Records shown section start
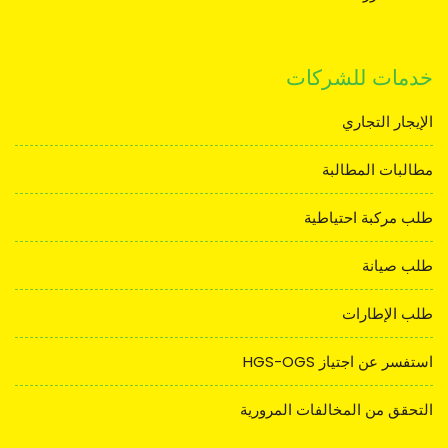
خدمات للشركات
الإيجار التجاري
مطالبات المطالبة
طلب مركبة احتياطية
طلب صيانة
طلب الإطارات
استفسر عن اجتياز HGS-OGS
التحقق من المخالفات المرورية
Records shown section end
_Exercise goal_
Copy all entries exactly; skip pictures.

_Task solution_
خدمات للشركات
الإيجار التجاري
مطالبات المطالبة
طلب مركبة احتياطية
طلب صيانة
طلب الإطارات
استفسر عن اجتياز HGS-OGS
التحقق من المخالفات المرورية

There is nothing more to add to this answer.